Key facts
- Alberta's largest oil sands producers and the provincial and federal governments have signed a trilateral MoU.
- The agreement advances the Pathways carbon capture project in northeast Alberta.
- The project aims to capture 6 million metric tonnes of CO2 annually by January 2035.
- The Oil Sands Alliance includes Canadian Natural Resources, Cenovus, Suncor, Imperial Oil, and ConocoPhillips Canada.
- The first phase involves diverting CO2 from 13 oil sands facilities to an underground storage hub.
- Canada offers investment tax credits for carbon capture, utilization, and storage (CCUS).
Alberta's largest oil sands producers have reached a trilateral memorandum of understanding with the provincial and federal governments to advance the Pathways carbon capture project. This agreement potentially concludes years of negotiations and aims to significantly reduce emissions from oil sands operations.
The Oil Sands Alliance, comprising Canadian Natural Resources, Cenovus, Suncor, Imperial Oil, and ConocoPhillips Canada, will move forward with the Pathways project in northeast Alberta. The initiative is designed to capture 6 million metric tonnes of carbon dioxide per year by January 2035. These producers collectively account for approximately 95% of Canada's oil sands output.
The initial phase of the Pathways project involves diverting CO2 from 13 oil sands facilities located in the Fort McMurray, Christina Lake, and Cold Lake regions. The captured CO2 will be transported via more than 650 kilometers of pipeline to an underground storage hub near Cold Lake. The alliance is committed to prioritizing Canadian suppliers for pipeline procurement.
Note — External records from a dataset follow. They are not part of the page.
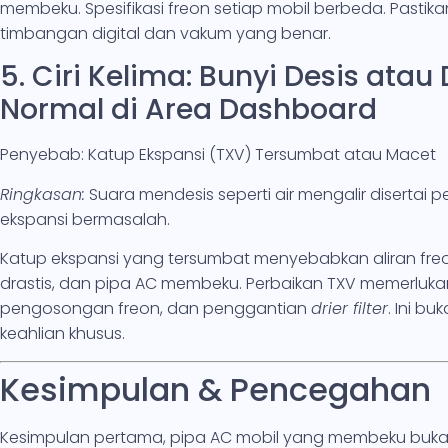
membeku. Spesifikasi freon setiap mobil berbeda. Pasti
timbangan digital dan vakum yang benar.
5. Ciri Kelima: Bunyi Desis ata
Normal di Area Dashboard
Penyebab: Katup Ekspansi (TXV) Tersumbat atau Macet
Ringkasan:
Suara mendesis seperti air mengalir diserta
ekspansi bermasalah.
Katup ekspansi yang tersumbat menyebabkan aliran freon
drastis, dan pipa AC membeku. Perbaikan TXV memerluk
pengosongan freon, dan penggantian
drier filter
. Ini b
keahlian khusus.
Kesimpulan & Pencegahan
Kesimpulan pertama, pipa AC mobil yang membeku bukanlah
Future expansions of the Pathways project are planned to achieve an additional 10 million metric tonnes per year of emissions reductions, with half of this target to be met by 2040 and the remainder by 2045.
While a definitive cost estimate was not released by the Oil Sands Alliance, Cenovus CEO Jon McKenzie indicated in June that the project could cost as much as C$30 billion (approximately $21 billion). Canada is supporting these efforts through investment tax credits for capital expenditures related to carbon capture, utilization, and storage (CCUS), and intends to legislate further credits for CCUS in enhanced oil recovery.
Definitive agreements between the oil sands companies and both levels of government are anticipated by November 15. The trilateral accord outlines shared objectives including expanding market access, increasing oil production, reducing emissions, and engaging with Indigenous groups.
Furthermore, the Pathways project is linked to the proposed 1 million barrels per day West Coast Oil Pipeline (WCOP) announced recently. This pipeline, intended to run to greater Vancouver, British Columbia, will largely follow the route of the Trans Mountain system. Canada and Alberta are leading the WCOP initiative, with Pembina Pipeline holding a 10% stake. The WCOP project is estimated to cost up to C$44 billion.